Complete data sets belonging to two whole genome sequences of pigeonpea and the associated 23 SRA reads were downloaded from the National Center for Biotechnology Information (NCBI)² to local storage—GCA_000340665.1 (SRA accessions SRR5922904-SRR5922907) and GCA_000230855.2 (SRA accessions SRR6189003-SRR6189021) for the cv Asha.

PCR Amplification

Genomic DNA from 15-day-old seedlings of 34 pigeonpea cultivars was extracted employing the CTAB method. The purity and concentration of DNA was estimated with Nanodrops ND-1000. Nine primers were selected for the polymorphism study (Supplementary Table 7). Polymerase chain reaction (PCR) was performed on a total volume of 20 μl containing 60 ng of template DNA, 200 μM of dNTPs, 2.5 mM of MgCl2, 1× PCR buffer, 0.4 μM of each primer, 0.75 U of Taq DNA polymerase, and water to make the final volume up to 20 μl. For designing the primer sets for the PCR amplification of predicted resistance gene (R) orthologs, BLASTN was employed against the soybean genome. EPrimer (Goodstein et al., 2012) was employed for designing PCR primer sets. A list of primer sequences used in PCR amplification are given in Supplementary Table 7. Eluted PCR amplificons were sequenced by the Sanger sequencing method.

Amplifications were carried out using the Bioer Gene Pro thermocycler and PCR conditions were set as an initial denaturation at 94°C for 5 min, 30 cycles of denaturation at 94°C for 30 s, primer annealing at 50°C for 30 s, primer extension at 72°C for 2 min, and a final extension step at 72°C for 7 min. The amplified products were visualized by ethidium bromide-stained 1.5% agarose gels in a SYNGENE G-Box gel documentation unit (Figure 3).

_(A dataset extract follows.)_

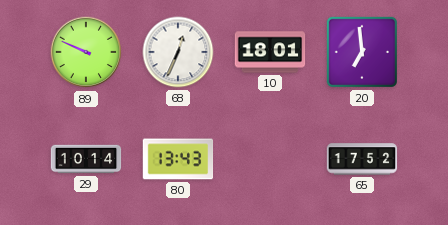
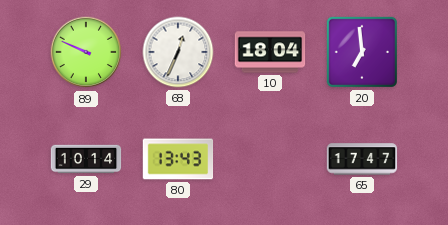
10: 18:01 -> 18:04
65: 17:52 -> 17:47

Genome Reconstruction and Quality Assessment

Illumina pair-end and mate-pair library sequence reads of pigeonpea and cv Asha were quality checked using FASTQC v0.11.8³. Contaminated reads were removed to obtain error-corrected reads. Reads with sequence quality Phred scores of less than Q30 (base calling accuracy with less than 99.99%) were removed using PRINSEQ v0.20.4⁴ and reads were repaired using BBmap v37.66⁵.

Reported pigeonpea draft assemblies A1 (Singh et al., 2012) and A2 (Varshney et al., 2012) were both sequenced using Illumina technology and assembled with the SoapDenovo v2.3.1 assembler. In the present work, data sets A1 (GCA_000340665.1 consisting of 4 SRA read sets) and A2 (GCA_000230855.2 of 19 SRA read sets) were analyzed employing a reconciliation algorithm (Tarailo-Graovac and Chen, 2009). The work flow included the steps: (1) the merger of the two misassemblies, (2) finding matches, mismatches, and other structural errors, (3) closing gaps using pair-end and mate pair libraries, (4) the validation of mate-pair sizes used in the meta-assembly using indexed and hashed mate-pair library sets, (5) an assessment of the quality of the improved assembly, and (6) a prediction of disease resistance gene families, their isolation, and characterization.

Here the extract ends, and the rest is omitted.